How to run jobs using Analytics Engine powered by Apache Spark on IBM Cloud Pak for Data

7 min readDec 3, 2019

IBM® Cloud Pak for Data is a cloud-native solution that enables you to put your data to work quickly and efficiently. Your enterprise has data. Lots of data. You need to use your data to generate meaningful insights that can help you avoid problems and reach your goals.

Your data is useless if you can’t trust it or access it. Cloud Pak for Data lets you do both by enabling you to connect to your data, govern it, find it, and use it for analysis.

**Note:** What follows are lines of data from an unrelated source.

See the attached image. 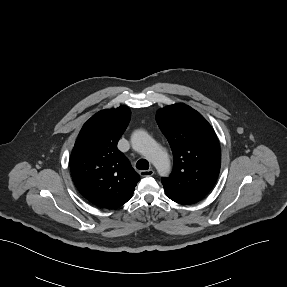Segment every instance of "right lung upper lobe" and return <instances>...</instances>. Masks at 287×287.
<instances>
[{
    "label": "right lung upper lobe",
    "instance_id": "right-lung-upper-lobe-1",
    "mask_svg": "<svg viewBox=\"0 0 287 287\" xmlns=\"http://www.w3.org/2000/svg\"><path fill=\"white\" fill-rule=\"evenodd\" d=\"M130 118L127 106L102 110L82 127L70 157L76 188L100 208L116 209L133 195L139 175L117 149Z\"/></svg>",
    "mask_w": 287,
    "mask_h": 287
}]
</instances>
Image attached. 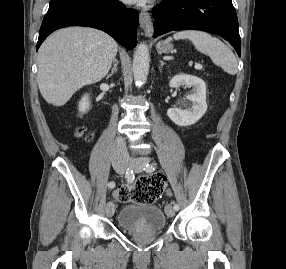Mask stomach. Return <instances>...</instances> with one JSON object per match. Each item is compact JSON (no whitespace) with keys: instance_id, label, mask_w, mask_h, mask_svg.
<instances>
[{"instance_id":"stomach-1","label":"stomach","mask_w":286,"mask_h":269,"mask_svg":"<svg viewBox=\"0 0 286 269\" xmlns=\"http://www.w3.org/2000/svg\"><path fill=\"white\" fill-rule=\"evenodd\" d=\"M157 48H158V50H160L162 52H168V51H170L172 49V46L169 43H166V42L162 43V42H160V43L157 44Z\"/></svg>"}]
</instances>
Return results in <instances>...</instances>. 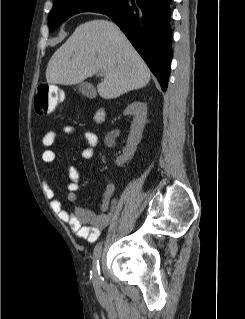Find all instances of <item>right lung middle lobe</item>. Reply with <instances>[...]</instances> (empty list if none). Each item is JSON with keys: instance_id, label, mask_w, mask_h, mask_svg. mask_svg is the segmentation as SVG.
Here are the masks:
<instances>
[{"instance_id": "right-lung-middle-lobe-1", "label": "right lung middle lobe", "mask_w": 245, "mask_h": 319, "mask_svg": "<svg viewBox=\"0 0 245 319\" xmlns=\"http://www.w3.org/2000/svg\"><path fill=\"white\" fill-rule=\"evenodd\" d=\"M123 0H54L49 14V28L54 31L74 14L80 12H98L106 14L116 9Z\"/></svg>"}]
</instances>
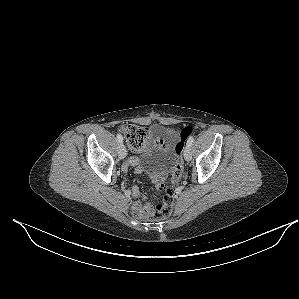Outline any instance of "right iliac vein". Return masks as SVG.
Listing matches in <instances>:
<instances>
[{"instance_id": "1", "label": "right iliac vein", "mask_w": 299, "mask_h": 299, "mask_svg": "<svg viewBox=\"0 0 299 299\" xmlns=\"http://www.w3.org/2000/svg\"><path fill=\"white\" fill-rule=\"evenodd\" d=\"M127 155V151H126V148L125 146L121 143L119 145V157L120 159H124Z\"/></svg>"}]
</instances>
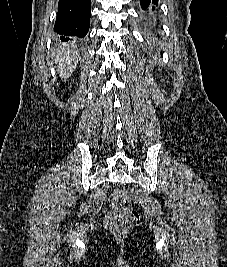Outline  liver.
Here are the masks:
<instances>
[{"instance_id": "6515ba94", "label": "liver", "mask_w": 227, "mask_h": 267, "mask_svg": "<svg viewBox=\"0 0 227 267\" xmlns=\"http://www.w3.org/2000/svg\"><path fill=\"white\" fill-rule=\"evenodd\" d=\"M76 54L77 52L75 50H65L62 49L58 52L57 60L59 62L58 64V70L59 75L61 78H64L66 80L69 78V76L73 73L74 69L76 68Z\"/></svg>"}]
</instances>
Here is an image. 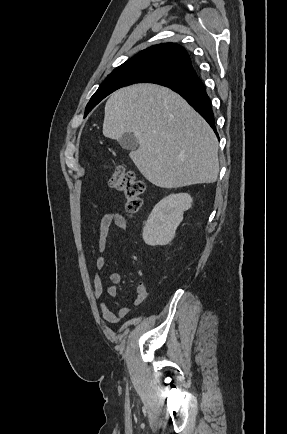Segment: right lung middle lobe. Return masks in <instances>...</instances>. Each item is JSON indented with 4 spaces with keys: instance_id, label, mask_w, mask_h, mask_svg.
Wrapping results in <instances>:
<instances>
[{
    "instance_id": "right-lung-middle-lobe-1",
    "label": "right lung middle lobe",
    "mask_w": 287,
    "mask_h": 434,
    "mask_svg": "<svg viewBox=\"0 0 287 434\" xmlns=\"http://www.w3.org/2000/svg\"><path fill=\"white\" fill-rule=\"evenodd\" d=\"M180 76L160 69L143 68L128 72H118L108 75L105 81L91 97L85 110V116L106 96L115 90L135 83H156L163 81H177Z\"/></svg>"
}]
</instances>
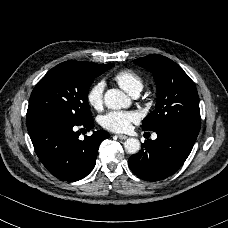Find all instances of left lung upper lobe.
<instances>
[{
  "label": "left lung upper lobe",
  "mask_w": 228,
  "mask_h": 228,
  "mask_svg": "<svg viewBox=\"0 0 228 228\" xmlns=\"http://www.w3.org/2000/svg\"><path fill=\"white\" fill-rule=\"evenodd\" d=\"M149 70L157 85L155 110L142 122L144 131L179 128L199 133L200 109L196 86L184 70L167 57L152 54L134 60Z\"/></svg>",
  "instance_id": "obj_1"
}]
</instances>
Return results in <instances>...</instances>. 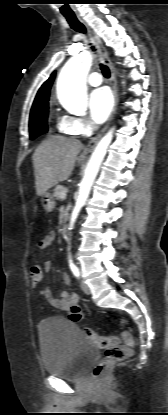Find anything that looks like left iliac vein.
Returning a JSON list of instances; mask_svg holds the SVG:
<instances>
[{
    "label": "left iliac vein",
    "instance_id": "left-iliac-vein-1",
    "mask_svg": "<svg viewBox=\"0 0 168 415\" xmlns=\"http://www.w3.org/2000/svg\"><path fill=\"white\" fill-rule=\"evenodd\" d=\"M80 287L85 294H90L89 286L82 280L80 281Z\"/></svg>",
    "mask_w": 168,
    "mask_h": 415
}]
</instances>
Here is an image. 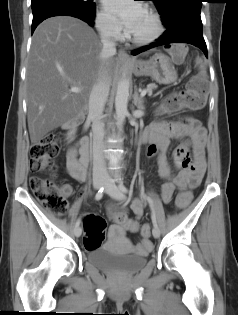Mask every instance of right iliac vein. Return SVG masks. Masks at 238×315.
I'll return each instance as SVG.
<instances>
[{"mask_svg":"<svg viewBox=\"0 0 238 315\" xmlns=\"http://www.w3.org/2000/svg\"><path fill=\"white\" fill-rule=\"evenodd\" d=\"M103 185H104V180H103V179H95V180L93 181V187H94L95 189H99V188H101ZM81 233H82V228L79 227V226L75 227V229H74V234H75V236H76V237H79V236L81 235Z\"/></svg>","mask_w":238,"mask_h":315,"instance_id":"right-iliac-vein-1","label":"right iliac vein"}]
</instances>
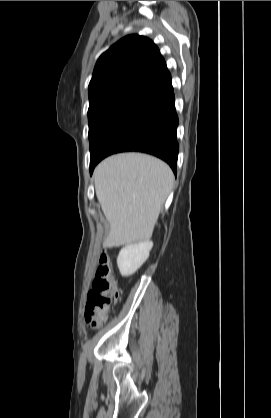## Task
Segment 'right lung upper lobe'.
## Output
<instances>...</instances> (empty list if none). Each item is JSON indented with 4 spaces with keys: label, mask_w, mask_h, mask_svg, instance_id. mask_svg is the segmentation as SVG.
Here are the masks:
<instances>
[{
    "label": "right lung upper lobe",
    "mask_w": 271,
    "mask_h": 418,
    "mask_svg": "<svg viewBox=\"0 0 271 418\" xmlns=\"http://www.w3.org/2000/svg\"><path fill=\"white\" fill-rule=\"evenodd\" d=\"M173 92L171 75L157 46L129 35L98 59L88 87L90 105L130 96L155 103Z\"/></svg>",
    "instance_id": "1"
}]
</instances>
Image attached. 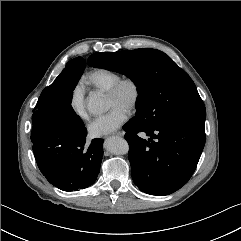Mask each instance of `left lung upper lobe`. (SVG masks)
Returning a JSON list of instances; mask_svg holds the SVG:
<instances>
[{
  "mask_svg": "<svg viewBox=\"0 0 241 241\" xmlns=\"http://www.w3.org/2000/svg\"><path fill=\"white\" fill-rule=\"evenodd\" d=\"M88 65L118 72L138 87L135 117L154 127L172 117L203 120L206 110L189 75L169 56L156 49L98 52Z\"/></svg>",
  "mask_w": 241,
  "mask_h": 241,
  "instance_id": "left-lung-upper-lobe-1",
  "label": "left lung upper lobe"
}]
</instances>
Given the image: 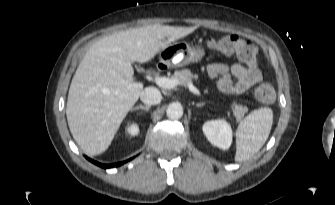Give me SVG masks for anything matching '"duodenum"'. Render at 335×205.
<instances>
[{
  "label": "duodenum",
  "instance_id": "duodenum-1",
  "mask_svg": "<svg viewBox=\"0 0 335 205\" xmlns=\"http://www.w3.org/2000/svg\"><path fill=\"white\" fill-rule=\"evenodd\" d=\"M157 69H158L159 71H163V70H165V69H166V65H165V63H163V62H159V63L157 64Z\"/></svg>",
  "mask_w": 335,
  "mask_h": 205
}]
</instances>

Analytics Engine powered by Apache Spark service in IBM Cloud Pak for Data can be used to run a variety of workloads on your IBM Cloud Pak for Data cluster Spark applications that run Spark SQL, Data transformation jobs, Data science and Machine learning jobs without using Watson Studio

In this blog, we will learn how to setup an instance of Analytics Engine powered by Apache Spark on IBM Cloud Pak for Data and run spark jobs on it.

Spark instance creation using browser interface

Sign into homepage of IBM Cloud Pak for Data or sign up as a new user.

After signing in you will be taken to this page and click on services

Search for Analytics Engine in search bar

Click on the 3 dots next to Analytics Engine powered by Apache Spark and click on Provision instance

Spark applications run using Analytics Engine powered by Apache Spark, a common way to reference the Spark job, input data or the output data is through external storage volumes that you can manage by using the IBM Cloud Pak for Data volume API.

Spark instance requires a volume to store logs like spark master, worker and driver logs and spark-events.

Either create a new volume by entering a new name for the volume or use an existing volume for spark instance and click on next.

Enter a name for the spark instance and click on provision at the top right.

Spark instance with name myspark is created now and click on the 3 dots at the end of myspark instance to manage access, view details or delete the instance.

Instance details page will show the status of the spark instance, endpoint to submit spark jobs, view spark history server and access token.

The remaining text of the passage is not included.